An experimental new type inference scheme for Rust
9 July 2014
While on vacation, I’ve been working on an alternate type inference scheme for rustc. (Actually, I got it 99% working on the plane, and have been slowly poking at it ever since.) This scheme simplifies the code of the type inferencer dramatically and (I think) helps to meet our intutions (as I will explain). It is however somewhat less flexible than the existing inference scheme, though all of rustc and all the libraries compile without any changes. The scheme will (I believe) make it much simpler to implement to proper one-way matching for traits (explained later).

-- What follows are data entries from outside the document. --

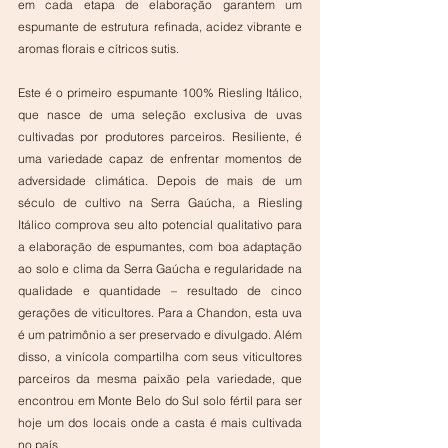
em cada etapa de elaboração garantem um 
espumante de estrutura refinada, acidez vibrante e 
aromas florais e cítricos sutis.  
Este é o primeiro espumante 100% Riesling Itálico, 
que nasce de uma seleção exclusiva de uvas 
cultivadas por produtores parceiros. Resiliente, é 
uma variedade capaz de enfrentar momentos de 
adversidade climática. Depois de mais de um 
século de cultivo na Serra Gaúcha, a Riesling 
Itálico comprova seu alto potencial qualitativo para 
a elaboração de espumantes, com boa adaptação 
ao solo e clima da Serra Gaúcha e regularidade na 
qualidade e quantidade – resultado de cinco 
gerações de viticultores. Para a Chandon, esta uva 
é um patrimônio a ser preservado e divulgado. Além 
disso, a vinícola compartilha com seus viticultores 
parceiros da mesma paixão pela variedade, que 
encontrou em Monte Belo do Sul solo fértil para ser 
hoje um dos locais onde a casta é mais cultivada 
no país.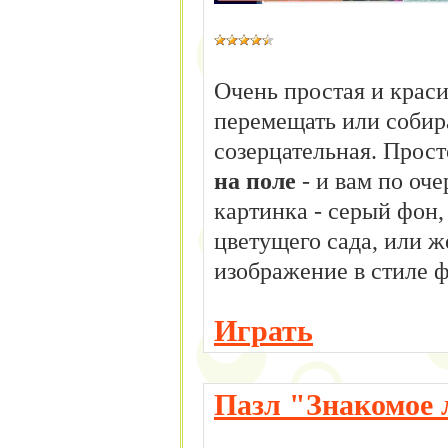
Очень простая и краси
перемещать или собира
созерцательная. Прос
на поле
- и вам по оче
картинка - серый фон,
цветущего сада, или 
изображение в стиле ф
Играть
Пазл "Знакомое 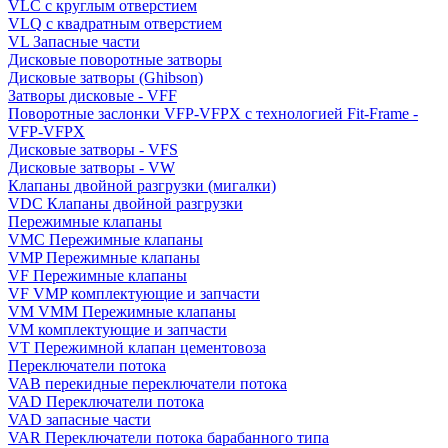
VLC с круглым отверстием
VLQ с квадратным отверстием
VL Запасные части
Дисковые поворотные затворы
Дисковые затворы (Ghibson)
Затворы дисковые - VFF
Поворотные заслонки VFP-VFPX с технологией Fit-Frame -
VFP-VFPX
Дисковые затворы - VFS
Дисковые затворы - VW
Клапаны двойной разгрузки (мигалки)
VDC Клапаны двойной разгрузки
Пережимные клапаны
VMC Пережимные клапаны
VMP Пережимные клапаны
VF Пережимные клапаны
VF VMP комплектующие и запчасти
VM VMM Пережимные клапаны
VM комплектующие и запчасти
VT Пережимной клапан цементовоза
Переключатели потока
VAB перекидные переключатели потока
VAD Переключатели потока
VAD запасные части
VAR Переключатели потока барабанного типа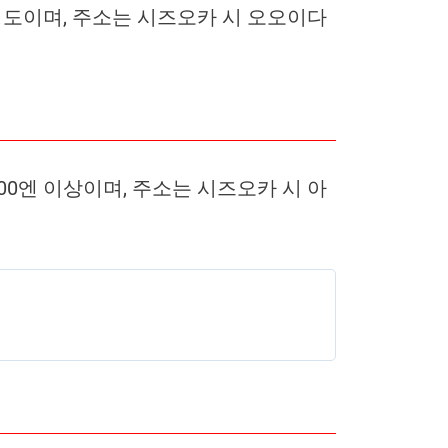
정도이며, 주소는 시즈오카 시 오오이다
0엔 이상이며, 주소는 시즈오카 시 아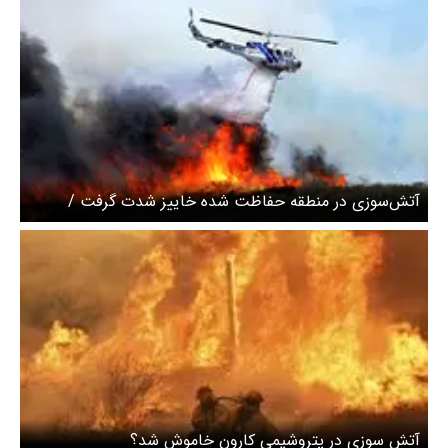
آتش‌سوزی در منطقه حفاظت شده خاییز شدت گرفت /
درخواست اعزام بالگرد آب‌پاش
آتش سوزی در پتروشیمی کارون خاموش شد؟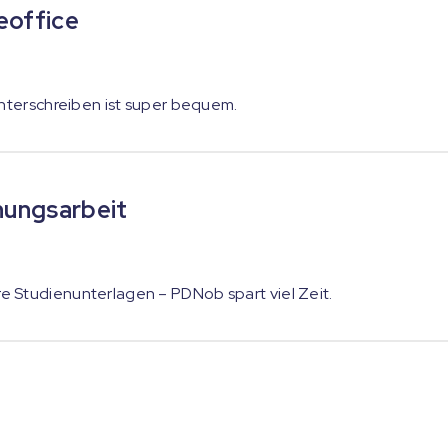
eoffice
unterschreiben ist super bequem.
hungsarbeit
 Studienunterlagen – PDNob spart viel Zeit.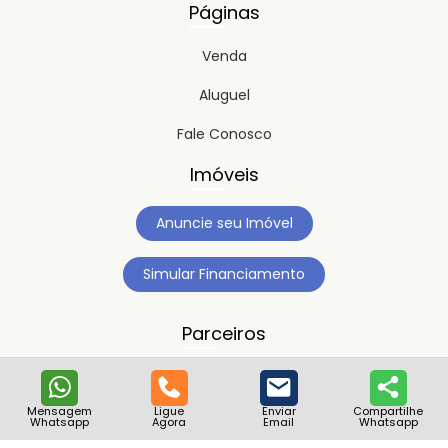
Páginas
Venda
Aluguel
Fale Conosco
Imóveis
Anuncie seu Imóvel
Simular Financiamento
Parceiros
Mensagem
Ligue
Enviar
Compartilhe
Whatsapp
Agora
Email
Whatsapp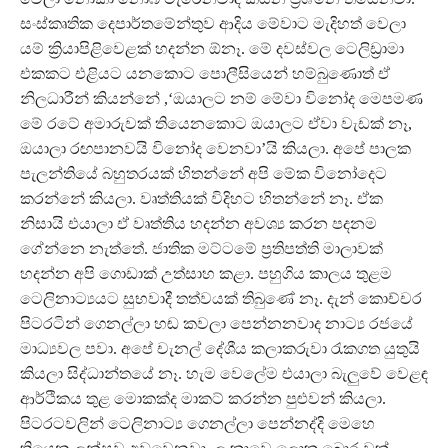
සංස්කෘතික දෙපාර්තමේන්තුව ආදිය මේවාට මැදිහත් වෙලා
යම් ක්‍රියාපිළිවෙළක් හදන්න ඕනෑ. මේ දවස්වල ටෙලිඩ්‍රාමා
එකකට එළියට යනකොට පොලීසියෙන් හම්බුණොත් ඒ
නිලධාරීන් කියන්නේ ,‘ඔයාලට නම් මේවා විනෝද මෙපමණ
මේ රටේ අමාරුවක් තියෙනකොට ඔයාලට ඒවා වැඩක් නෑ,
ඔයාලා රඟපානවයි විනෝද වෙනවා’යි කියලා. අපේ පාලක
පැලන්තියේ බහුතරයක් හිතන්නේ අපි මේක විනෝදෙට
කරන්නේ කියලා. වෘත්තියක් විදිහට හිතන්නේ නෑ. ඒක
නිසායි එයාලා ඒ වෘත්තිය හදන්න අවශ්‍ය කරන පදනම
ගේන්නෙ නැත්තේ. ජාතික මට්ටමේ ප්‍රතිපත්ති මාලාවක්
හදන්න අපි ගොඩාක් උත්සාහ කළා. පහුගිය කාලය තුළම
ටෙලිනාට්‍යයට සුභවාදී තත්වයක් තිබුණේ නෑ. දැන් කොච්චර
පිටරටින් ගෙනල්ලා හඬ කවලා පෙන්නනවාද නාට්‍ය රජයේ
මාධ්‍යවල පවා. අපේ චැනල් දේශීය කලාකරුවා රැකගත යුතුයි
කියලා සිද්ධාන්තයේ නෑ. හැම වෙලේම එයාලා බැලුවේ වෙළඳ
ආර්ථිකය තුළ මොකක්ද මාකට් කරන්න පුළුවන් කියලා.
පිටරටවලින් ටෙලිනාට්‍ය ගෙනල්ලා පෙන්නද්දි මෙහෙ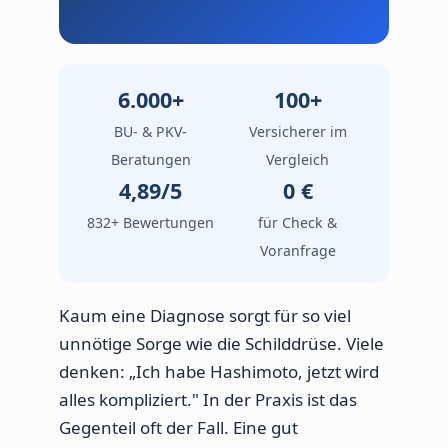
6.000+
100+
BU- & PKV-
Versicherer im
Beratungen
Vergleich
4,89/5
0 €
832+ Bewertungen
für Check &
Voranfrage
Kaum eine Diagnose sorgt für so viel
unnötige Sorge wie die Schilddrüse. Viele
denken: „Ich habe Hashimoto, jetzt wird
alles kompliziert." In der Praxis ist das
Gegenteil oft der Fall. Eine gut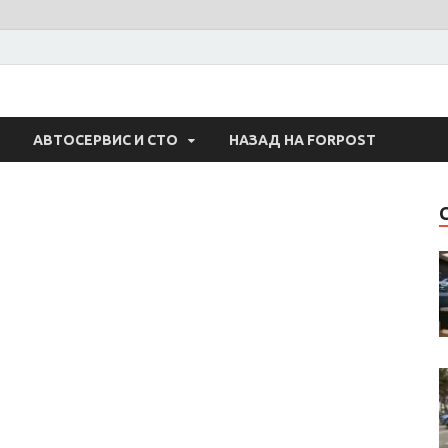
 Авто
АВТОСЕРВИС И СТО
НАЗАД НА FORPOST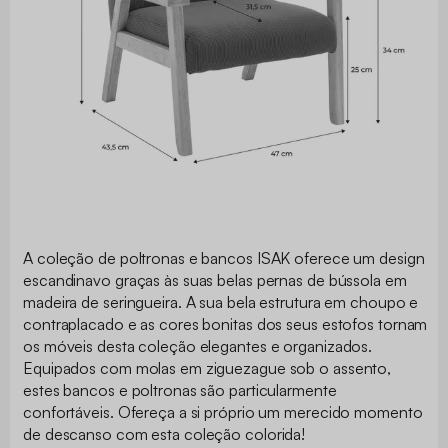
A coleção de poltronas e bancos ISAK oferece um design
escandinavo graças às suas belas pernas de bússola em
madeira de seringueira. A sua bela estrutura em choupo e
contraplacado e as cores bonitas dos seus estofos tornam
os móveis desta coleção elegantes e organizados.
Equipados com molas em ziguezague sob o assento,
estes bancos e poltronas são particularmente
confortáveis. Ofereça a si próprio um merecido momento
de descanso com esta coleção colorida!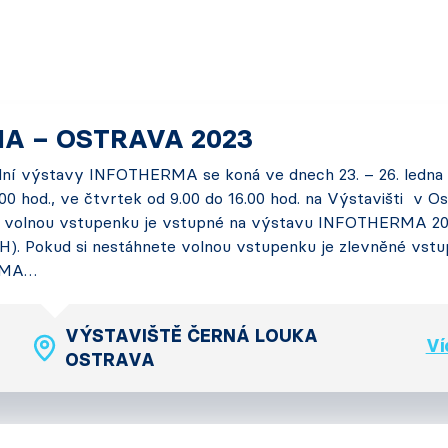
A – OSTRAVA 2023
odní výstavy INFOTHERMA se koná ve dnech 23. – 26. ledna
00 hod., ve čtvrtek od 9.00 do 16.00 hod. na Výstavišti v Os
e volnou vstupenku je vstupné na výstavu INFOTHERMA 2
H). Pokud si nestáhnete volnou vstupenku je zlevněné vstu
RMA…
VÝSTAVIŠTĚ ČERNÁ LOUKA
Ví
OSTRAVA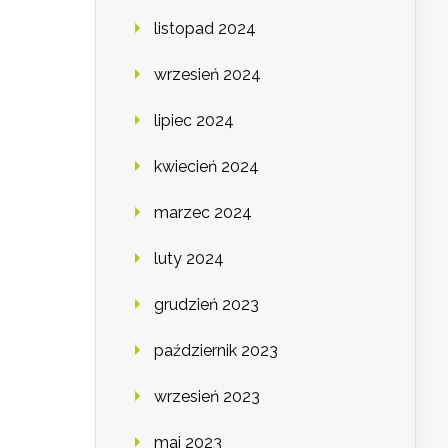
listopad 2024
wrzesień 2024
lipiec 2024
kwiecień 2024
marzec 2024
luty 2024
grudzień 2023
październik 2023
wrzesień 2023
maj 2023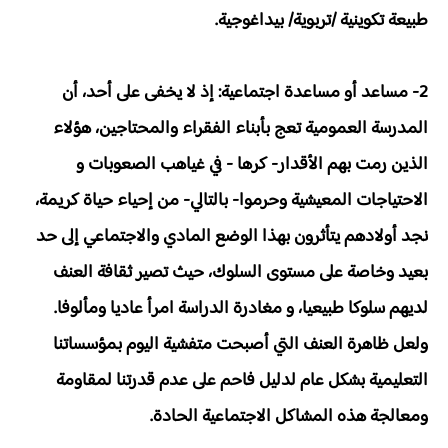
طبيعة تكوينية /تربوية/ بيداغوجية.
2- مساعد أو مساعدة اجتماعية: إذ لا يخفى على أحد، أن
المدرسة العمومية تعج بأبناء الفقراء والمحتاجين، هؤلاء
الذين رمت بهم الأقدار- كرها - في غياهب الصعوبات و
الاحتياجات المعيشية وحرموا- بالتالي- من إحياء حياة كريمة،
نجد أولادهم يتأثرون بهذا الوضع المادي والاجتماعي إلى حد
بعيد وخاصة على مستوى السلوك، حيث تصير ثقافة العنف
لديهم سلوكا طبيعيا، و مغادرة الدراسة امرأ عاديا ومألوفا.
ولعل ظاهرة العنف التي أصبحت متفشية اليوم بمؤسساتنا
التعليمية بشكل عام لدليل فاحم على عدم قدرتنا لمقاومة
ومعالجة هذه المشاكل الاجتماعية الحادة.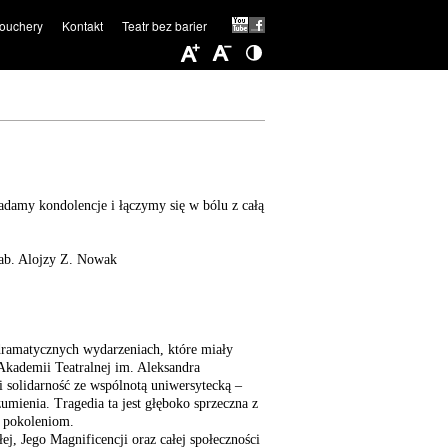
ouchery
Kontakt
Teatr bez barier
ładamy kondolencje i łączymy się w bólu z całą
hab. Alojzy Z. Nowak
ramatycznych wydarzeniach, które miały
Akademii Teatralnej im. Aleksandra
solidarność ze wspólnotą uniwersytecką –
umienia. Tragedia ta jest głęboko sprzeczna z
m pokoleniom.
j, Jego Magnificencji oraz całej społeczności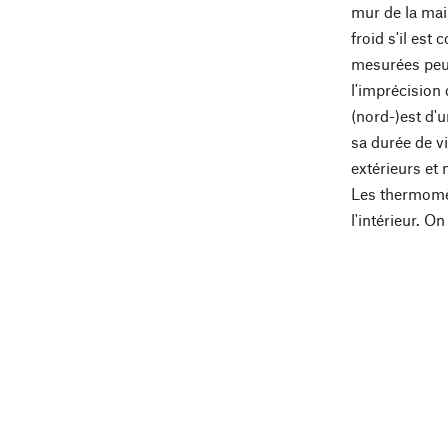
mur de la mai
froid s'il est
mesurées peuve
l'imprécision 
(nord-)est d'u
sa durée de v
extérieurs et 
Les thermomèt
l'intérieur. O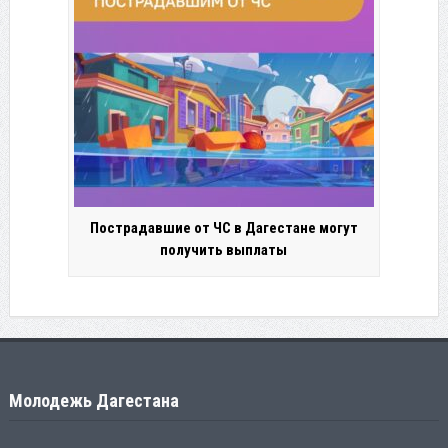
Пострадавшие от ЧС в Дагестане могут
получить выплаты
Молодежь Дагестана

Note: Changing the type inference scheme doesn’t really mean much to end users. Roughly the same set of Rust code still compiles. So this post is really mostly of interest to rustc implementors.
The new scheme in a nutshell
The new scheme is fairly simple. It is based on the observation that
most subtyping in Rust arises from lifetimes (though the scheme is
extensible to other possible kinds of subtyping, e.g. virtual
structs). It abandons unification and the H-M infrastructure and takes
a different approach: when a type variable V
is first related to
some type T
, we don’t set the value of V
to T
directly. Instead,
we say that V
is equal to some type U
where U
is derived by
replacing all lifetimes in T
with lifetime variables. We then relate
T
and U
appropriately.
Let me give an example. Here are two variables whose type must be inferred:
'a: { // 'a --> name of block's lifetime
let x = 3;
let y = &x;
...
}
Let’s say that the type of x
is $X
and the type of y
is $Y
,
where $X
and $Y
are both inference variables. In that case, the
first assignment generates the constraint that int <: $X
and the
second generates the constraint that &'a $X <: $Y
. To resolve the
first constraint, we would set $X
directly to int
. This is because
there are no lifetimes in the type int
. To resolve the second
constraint, we would set $Y
to &'0 int
– here '0
represents a
fresh lifetime variable. We would then say that &'a int <: &'0 int
,
which in turn implies that '0 <= 'a
. After lifetime inference is
complete, the types of x
and y
would be int
and &'a int
as
expected.
Without unification, you might wonder what happens when two type variables are related that have not yet been associated with any concrete type. This is actually somewhat challenging to engineer, but it certainly does happen. For example, there might be some code like:
let mut x; // type: $X
let mut y = None; // type: Option<$0>
loop {
if y.is_some() {
x = y.unwrap();
...
}
...
}
Here, at the point where we process x = y.unwrap()
, we do not yet
know the values of either $X
or $0
. We can say that the type of
y.unwrap()
will be $0
but we must now process the constrint that
$0 <: $X
. We do this by simply keeping a list of outstanding
constraints. So neither $0
nor $X
would (yet) be assigned a
specific type, but we’d remember that they were related. Then, later,
when either $0
or $X
is set to some specific type T
, we can go
ahead and instantiate the other with U
, where U
is again derived
from T
by replacing all lifetimes with lifetime variables. Then we
can relate T
and U
appropriately.
If we wanted to extend the scheme to handle more kinds of inference beyond lifetimes, it can be done by adding new kinds of inference variables. For example, if we wanted to support subtyping between structs, we might add struct variables.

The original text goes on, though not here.